Minimal residual disease (MRD) negativity in patients is strongly associated with an improved multiple myeloma prognosis. Since maintenance therapy (lenalidomide) has disadvantages including no established end date, side effects, an association with second cancers, and immense financial strain, this study investigates sustained MRD activity is patients who discontinue maintenance therapy. Participants could not have any positive disease for at least a year leading up to the study. An estimated $19,126,000 was saved in healthcare dollars as a result of stopping lenalidomide with a median follow up of 15 months. Limitations include a limited follow up of only 15 months and a higher number of screen failures than anticipated, mostly due to old or unavailable archived samples. In the future, the study aims to collect quality of life surveys, conduct formal cost savings calculations, and demonstrate the study of serial mass spectrometry from peripheral blood.

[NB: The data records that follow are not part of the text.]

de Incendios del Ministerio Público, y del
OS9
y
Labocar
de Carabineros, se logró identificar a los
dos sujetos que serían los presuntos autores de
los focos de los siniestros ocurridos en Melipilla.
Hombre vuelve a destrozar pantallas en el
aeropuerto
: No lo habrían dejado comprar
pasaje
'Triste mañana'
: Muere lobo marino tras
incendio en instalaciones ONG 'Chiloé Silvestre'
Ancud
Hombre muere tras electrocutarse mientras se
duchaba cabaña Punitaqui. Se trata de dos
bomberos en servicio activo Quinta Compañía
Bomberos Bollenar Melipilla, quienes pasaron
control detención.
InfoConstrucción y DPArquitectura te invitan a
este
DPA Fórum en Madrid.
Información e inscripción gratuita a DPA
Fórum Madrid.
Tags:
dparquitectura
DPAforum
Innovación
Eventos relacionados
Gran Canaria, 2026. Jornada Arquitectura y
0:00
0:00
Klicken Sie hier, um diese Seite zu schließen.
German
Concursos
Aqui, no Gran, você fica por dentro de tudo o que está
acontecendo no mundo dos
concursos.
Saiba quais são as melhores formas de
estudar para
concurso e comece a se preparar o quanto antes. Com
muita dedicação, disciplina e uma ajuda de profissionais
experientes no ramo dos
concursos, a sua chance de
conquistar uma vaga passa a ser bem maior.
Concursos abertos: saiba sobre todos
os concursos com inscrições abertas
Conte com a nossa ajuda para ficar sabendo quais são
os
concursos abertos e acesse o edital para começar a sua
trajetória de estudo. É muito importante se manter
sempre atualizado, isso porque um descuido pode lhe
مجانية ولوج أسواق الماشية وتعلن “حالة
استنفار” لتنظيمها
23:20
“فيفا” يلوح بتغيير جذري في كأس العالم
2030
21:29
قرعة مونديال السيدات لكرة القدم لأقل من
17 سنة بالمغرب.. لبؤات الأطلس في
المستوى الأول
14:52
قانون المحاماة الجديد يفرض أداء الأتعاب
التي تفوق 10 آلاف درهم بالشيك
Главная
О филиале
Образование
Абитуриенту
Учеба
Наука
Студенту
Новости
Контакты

Discontinuation of maintenance therapy among patients with MM and multimodal MRD-negativity results in a high rate of sustained MRD-negativity and lack of disease progression 1 and 2 years later, with longer follow-up in progress. The results to date indicate that MRD assessed using the clonoSEQ assay with CD138-enrichment may help to identify patients who can discontinue therapy.
ASH 2022: Abstract #870
Ben A. Derman, MD, Ajay Major, MD, MBA, Sarah Major, PA-C, MMS, MPH, Brittany D. Wolfe, MMS, PA-C, Martha Gorski, MSN, APN, FNP-C, Jennifer H. Cooperrider, MD, Evangelia Andreatos, BS, Ken Jiang, Karson Buckley, Amanda McIver, Andrew Stefka, MS and Andrzej Jakubowiak, MD, PhD
Doctor Bio:
Ben Derman, MD, specializes in hematology and oncology. Dr. Derman is an expert in multiple myeloma and other plasma cell disorders, such as monoclonal gammopathy, amyloidosis, plasmacytoma, and POEMS syndrome. He also diagnoses and treats cancerous conditions and uses the most innovative techniques, including CAR T-cell therapy and stem cell transplantation to deliver long-term success for his patients.